Early career advice
2025 August
I've been commonly asked what advice I have for ambitious engineers early in their career. I've found that the real question they're asking is "how can I have an outlier career?".
Unsurprisingly, there isn't a single playbook to follow, though I've found a few guiding principles helpful. Most of my advice comes from resources that I've read over the years – these are linked at the bottom.
Seek arbitrage (seek suffering)
Pre-watch: anecdote from Jeff Bezos
Everyone realizes one day that there are people much smarter than them. Growing up, I thought I was better than my peers at math, until I realized in high school that there were others so much smarter I could never catch up.

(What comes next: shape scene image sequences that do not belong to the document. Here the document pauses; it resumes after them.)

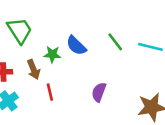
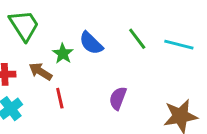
green star: (52, 54) -> (63, 54), turned 30
brown arrow: (33, 69) -> (40, 71), turned 144

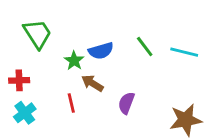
blue semicircle: (91, 43) -> (101, 51), turned -60
brown arrow: (40, 71) -> (92, 83), moved

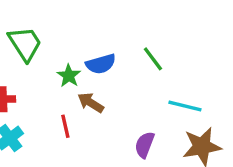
cyan line: (184, 52) -> (185, 106), moved
purple semicircle: (126, 103) -> (145, 145), moved

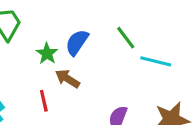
blue semicircle: (101, 64) -> (77, 42), turned 140
cyan line: (185, 106) -> (156, 61), moved

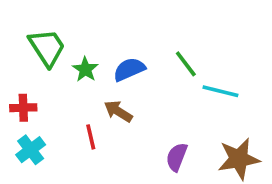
blue semicircle: (77, 42) -> (129, 69), turned 32
green star: (47, 53) -> (85, 69), moved

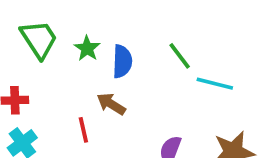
green star: (85, 69) -> (87, 48), moved
blue semicircle: (129, 69) -> (122, 61), turned 116

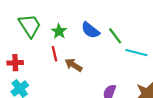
blue semicircle: (122, 61) -> (90, 30), moved, turned 126
red line: (83, 130) -> (54, 54), moved

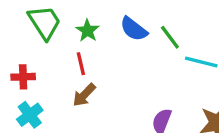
brown arrow: (74, 65) -> (84, 95), moved, turned -78

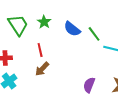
green star: (87, 31) -> (44, 22), moved

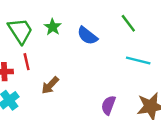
green line: (94, 34) -> (128, 23), moved
red line: (40, 50) -> (27, 62), moved

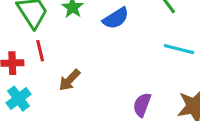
blue semicircle: (87, 36) -> (116, 18), turned -70

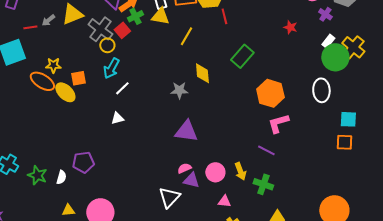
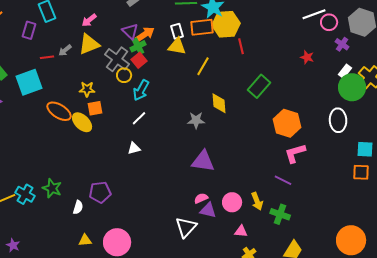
green cross: (135, 16) -> (138, 46), moved
yellow star: (53, 65) -> (87, 89), moved
cyan arrow: (111, 68) -> (141, 90), moved
green star: (37, 175) -> (52, 188), moved

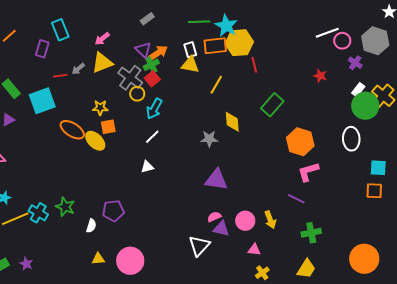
green cross: (280, 214) -> (311, 233), moved, turned -30

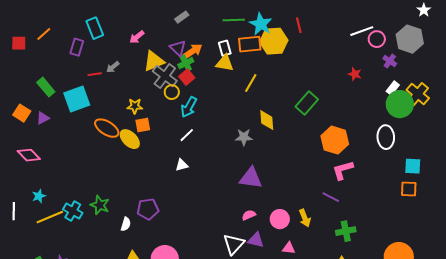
yellow triangle: (102, 63) -> (154, 61), moved
red line: (254, 65) -> (299, 25), moved
purple triangle: (221, 229) -> (256, 240), moved

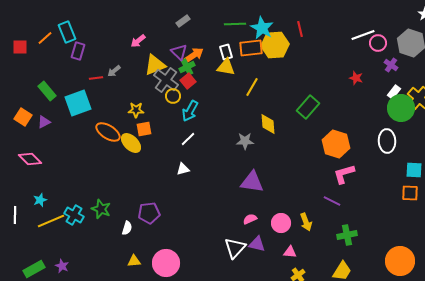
cyan rectangle: (95, 28) -> (67, 32), moved

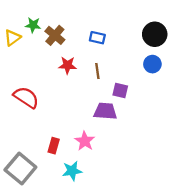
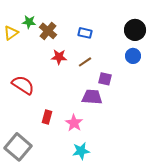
brown line: (97, 71) -> (85, 62), turned 64
red rectangle: (54, 146) -> (47, 117), moved
cyan star: (72, 171) -> (81, 151), moved

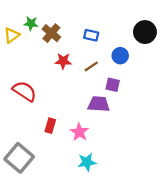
blue circle: (133, 56) -> (120, 56), moved

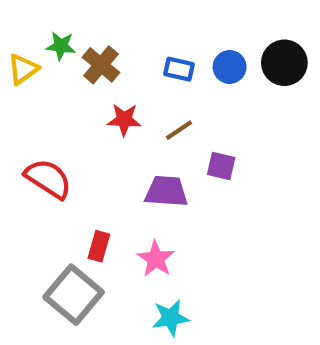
blue circle: (120, 56) -> (230, 67), moved
purple trapezoid: (99, 104) -> (166, 191), moved
gray square: (19, 158) -> (74, 295), moved

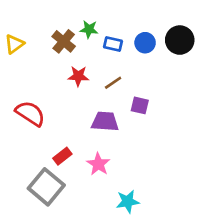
green star: (61, 46) -> (89, 29), moved
red rectangle: (99, 246) -> (62, 156), turned 36
cyan star: (171, 318) -> (128, 201), moved

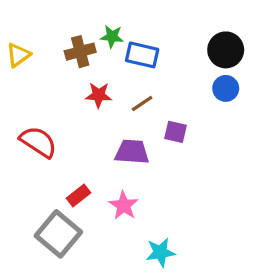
brown cross: (64, 41) -> (80, 52), turned 35
blue circle: (145, 43) -> (226, 88), moved
blue rectangle: (113, 44) -> (142, 55), size x1.4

If you follow the footsteps of those smarter than you, you'll fall further and further behind. The solution is to seek arbitrage and find opportunities that others are undervaluing. I've observed most people avoid jobs correlated with suffering, because there are often easier & similarly prestigious ones available.

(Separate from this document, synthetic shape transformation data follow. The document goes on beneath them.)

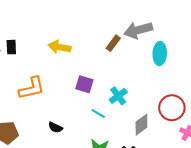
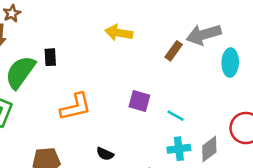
yellow arrow: (60, 47) -> (119, 33), moved
cyan cross: (118, 96) -> (179, 149), moved, turned 30
cyan line: (98, 113) -> (175, 116), moved

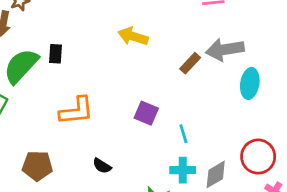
cyan line: (175, 116) -> (183, 134), turned 36

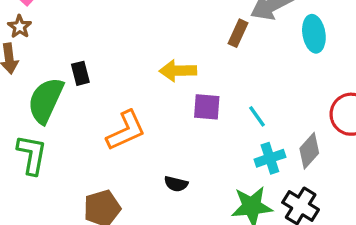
yellow arrow: (133, 36) -> (178, 71), moved

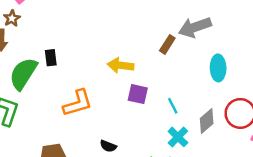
cyan ellipse: (314, 34) -> (218, 68), moved
gray diamond: (309, 151) -> (207, 121), moved
cyan cross: (270, 158) -> (178, 137), turned -35

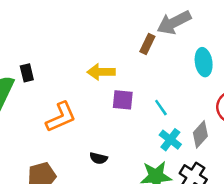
gray diamond: (207, 121) -> (200, 134), moved

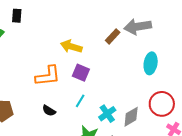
black rectangle: (27, 73) -> (17, 16), moved
cyan line: (161, 108) -> (80, 101), moved, turned 48
orange L-shape: (61, 117) -> (48, 76), moved

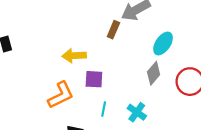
cyan ellipse: (151, 63) -> (163, 44), turned 45
gray diamond: (131, 117) -> (154, 73), moved

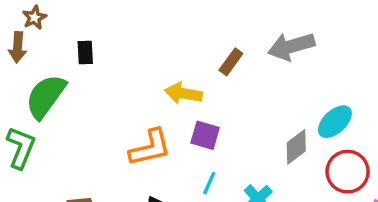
brown rectangle: (113, 30) -> (231, 62), moved
cyan ellipse: (163, 44) -> (335, 122), moved

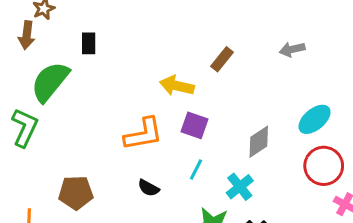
gray arrow: (291, 46) -> (292, 49), moved, size x0.6
gray diamond: (296, 147) -> (259, 142), moved

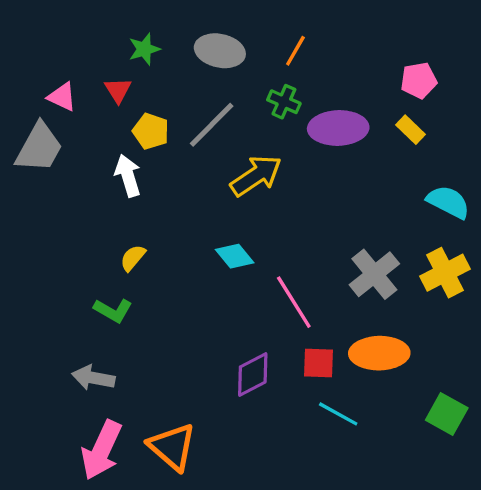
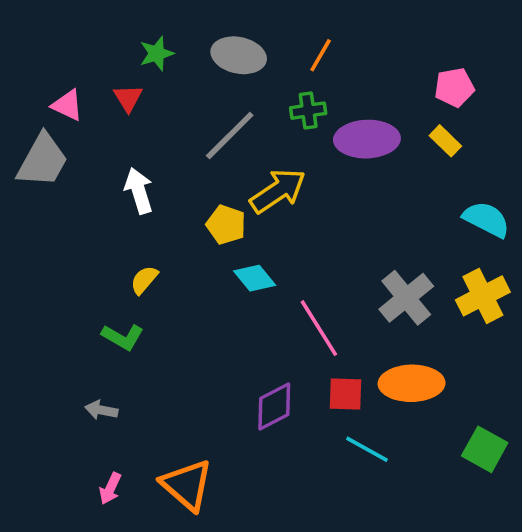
green cross: (284, 102) -> (308, 111), turned -32
yellow pentagon: (151, 131) -> (226, 225), moved
gray arrow: (93, 378) -> (101, 410), size x0.7
pink arrow: (102, 450) -> (110, 488), size x0.5

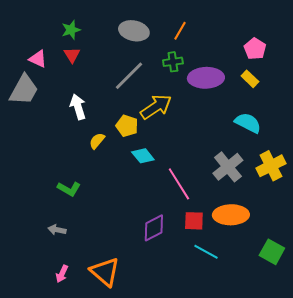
green star: (157, 53) -> (71, 30), moved
pink pentagon: (454, 87) -> (255, 49), turned -30
cyan semicircle: (486, 219) -> (248, 123), moved
yellow semicircle: (144, 280) -> (97, 141), moved

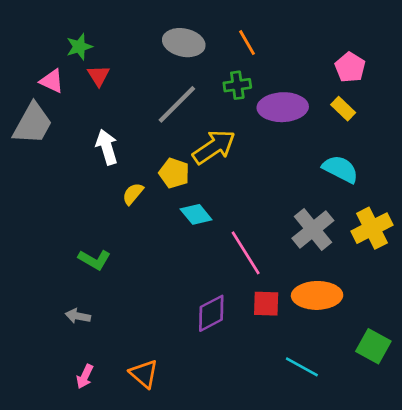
green star: (71, 30) -> (79, 47), moved
orange line: (180, 31) -> (247, 43), turned -60
cyan line: (206, 252) -> (302, 367), moved
orange triangle: (105, 272) -> (144, 374), size x0.7

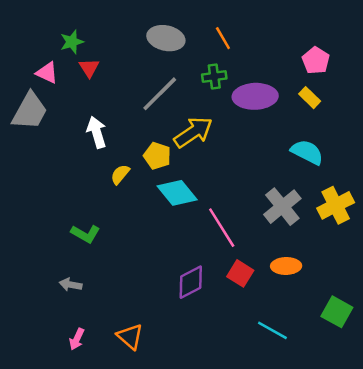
cyan diamond: (196, 214) -> (177, 193), size x1.4
orange ellipse: (317, 295) -> (286, 266), size x0.7
red square: (266, 304) -> (240, 273), turned 30

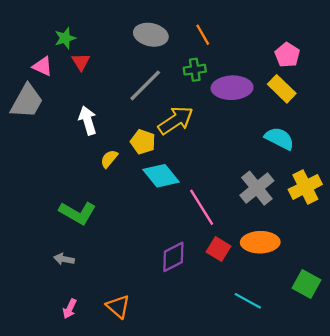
yellow rectangle: (310, 98) -> (282, 89), size x1.4
green L-shape: (85, 234) -> (78, 213), size x1.4
orange ellipse: (286, 266) -> (260, 242), size x1.4

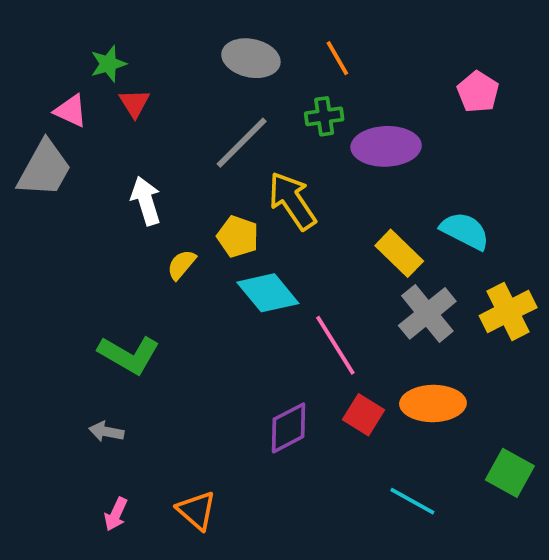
yellow rectangle: (282, 89) -> (399, 253), moved
yellow arrow: (176, 120) -> (292, 201), turned -90

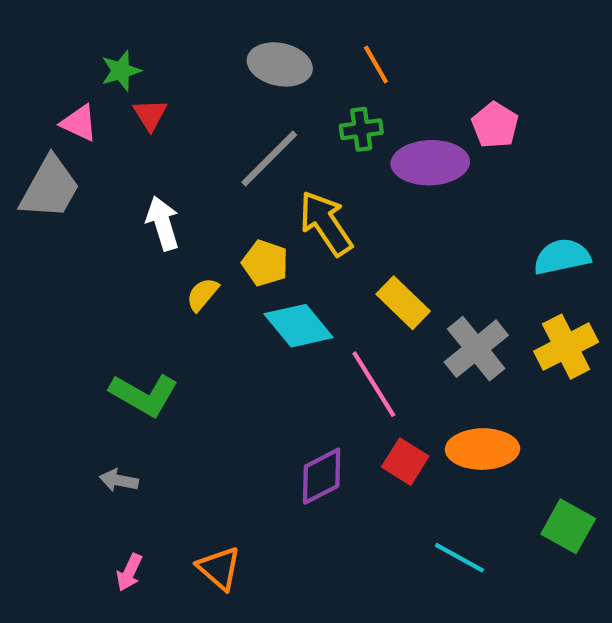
pink pentagon: (478, 92) -> (495, 125), moved
cyan semicircle: (465, 231) -> (562, 257), moved, turned -39
yellow rectangle: (399, 253) -> (403, 303), moved

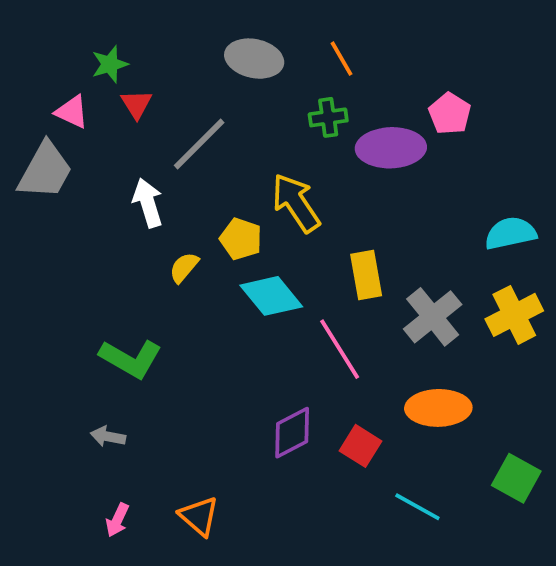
gray line: (269, 159) -> (199, 144), moved
yellow rectangle: (403, 303) -> (366, 275), turned 36
red square: (405, 462) -> (360, 446), moved

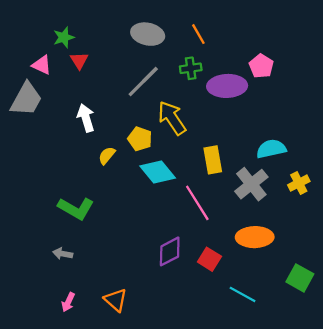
gray line: (199, 144) -> (143, 82), moved
cyan semicircle: (511, 233) -> (271, 149), moved
yellow cross: (514, 315) -> (299, 183), size x0.7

As an example, I went through team selection at Facebook after graduating college. Everyone knew that there were specific teams (Ads) where people worked longer hours, but could demonstrate more impact and get promoted more quickly as a result. Despite that, most people avoided Ads because they wanted to work less.

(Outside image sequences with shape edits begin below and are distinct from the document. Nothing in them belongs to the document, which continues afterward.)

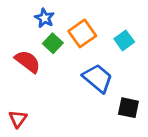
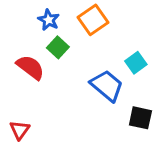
orange square: (82, 33) -> (93, 20), moved
cyan square: (124, 40) -> (136, 63), moved

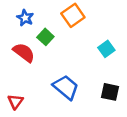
blue star: (49, 20) -> (25, 18), moved
blue trapezoid: (107, 86) -> (66, 87), moved

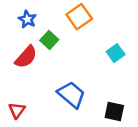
red semicircle: (24, 52) -> (26, 57), turned 95
black square: (110, 92) -> (114, 112), moved

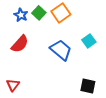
green square: (49, 40) -> (39, 13), moved
blue trapezoid: (71, 95) -> (61, 50), moved

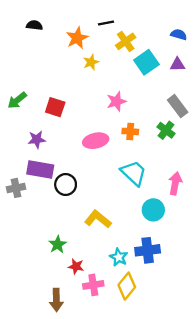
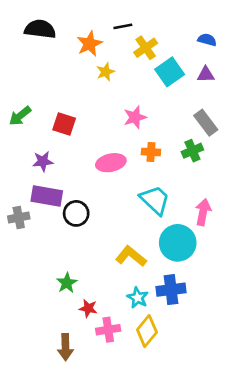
black semicircle: (34, 25) -> (40, 29), size x1.6
green cross: (166, 130) -> (192, 151), turned 30
cyan circle: (153, 210) -> (178, 243), size x1.4
yellow L-shape: (98, 219) -> (131, 256), moved

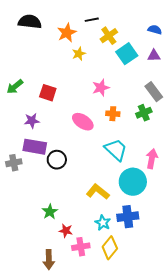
pink ellipse: (111, 163) -> (83, 122), turned 45

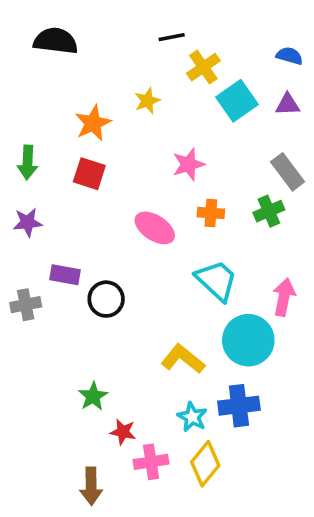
orange star: (67, 33) -> (93, 123), moved
green arrow: (15, 87) -> (28, 162), turned -48
purple star: (32, 121) -> (28, 222), moved
purple rectangle: (35, 147) -> (65, 275), size x0.7

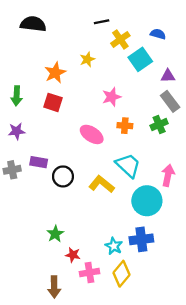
blue semicircle: (289, 56) -> (158, 34), moved
purple triangle: (288, 104) -> (168, 76), moved
gray cross: (26, 305) -> (12, 170), moved
yellow L-shape: (183, 359) -> (102, 184), moved

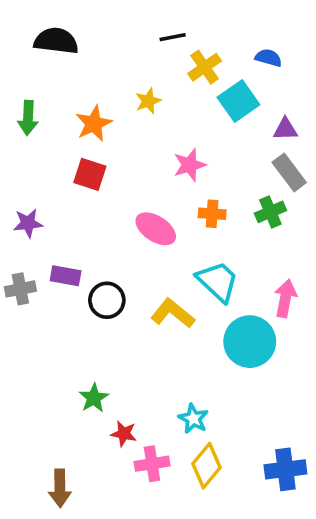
green arrow: (17, 96) -> (28, 118), moved
blue cross: (141, 239) -> (285, 469), moved
brown arrow: (54, 287) -> (60, 488), moved

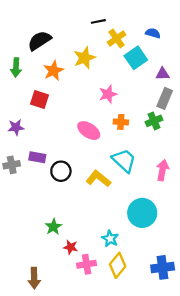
black semicircle: (56, 41) -> (40, 41), moved, turned -40
yellow star: (148, 101) -> (84, 58), size x1.5
gray rectangle: (289, 172) -> (165, 98), turned 60
red square: (90, 174) -> (40, 100), moved
cyan circle: (250, 342) -> (142, 213), moved

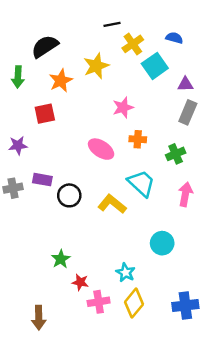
red square: (40, 100) -> (45, 114), turned -30
green cross: (154, 121) -> (176, 154), moved
cyan circle: (142, 213) -> (162, 243), size x0.7

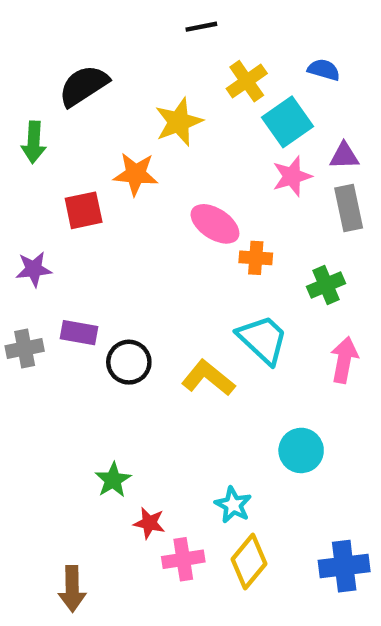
black line: (112, 24) -> (201, 27), moved
orange star: (61, 81) -> (136, 174), moved, turned 30
pink star: (123, 107) -> (292, 176), moved
gray rectangle: (188, 112) -> (349, 208), turned -35
pink ellipse: (101, 149) -> (215, 224), moved

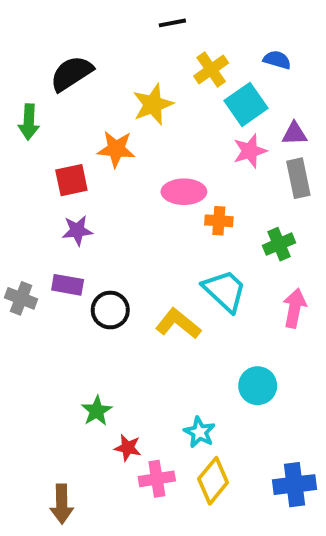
pink ellipse: (215, 224) -> (184, 192), turned -33
purple star: (34, 269) -> (77, 231), moved
gray cross: (25, 349) -> (21, 298), turned 32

You'll build resilience through these opportunities regardless of whether you succeed, and over time I've found that true resilience is increasingly rare as I've advanced in my career.
Where to work
Pre-read: Play for the front of the jersey
As Ravi mentions above, the most important thing to optimize in your career is to play for winning teams.
First, there are few true winners. Technology is continually a shifting landscape, but there are only a handful of companies that survive decades. As an example, despite the number of competitors that previously existed in search (Yahoo, Jeeves, MSN search, Google) or food delivery (GrubHub, Seamless, Postmates, Doordash, Uber Eats), value ultimately accrues into one or two companies for each vertical/industry.
Identifying winners among public companies is straightforward, since information about these companies is well-publicized – everyone agrees on FAANG + trading firms + "Big N". The smaller the company though, the more challenging it is to identify whether they're a future winner. I generally see this on a spectrum:
- Large company: easy to tell if they're a winner, less upside/learning/opportunity/risk
- Small company: hard to tell if they're a winner, more upside/learning/opportunity/risk
My general advice is to go to the smallest possible company where you have high confidence that they're a winner, to maximize opportunity while minimizing risk. Early in your career, a safe bet is to join a pre-IPO company. As you advance in your career, you'll expand your network and accumulate more insider knowledge, which will reduce the risk of going to earlier stage companies. You'll also be able to meaningfully inflect the trajectory of a company yourself.
If you want to go earlier stage, my suggestion is to start with a company's investors. VC firms do this for a living, and use insider knowledge & due diligence to decide what companies to invest in. It is nearly impossible that you're identifying an opportunity that VC firms are missing. Put simply – if a company does not have strong investors, regardless of what stage they are at, you should not join them.
There are "tiers" of VC firms online, and each firm generally publishes its investments online (this won't include companies in stealth). I suggest looking at companies Tier 1 firms invested in as a starting point. As mentioned above, you should seek arbitrage – if you find that you're unable to land opportunities at your wishlist companies, you should work your way earlier & through investor tiers.
Humility
“You are what your record says you are.” - Bill Parcells, NFL coach
I've talked to a number of students that want to work at X company, lament that they're unable to get hired, but are also unable to recognize that they don't meet the bar from an experience / technical perspective. My diagnosis is that they're lacking enough humility.
Experience and prestige generally snowball, and everyone starts somewhere. My suggestion is to get your foot in the door somewhere, no matter the company, and prove you are as good as you say.
Be your biggest critic, and this will keep you grounded as you accumulate more experience & success.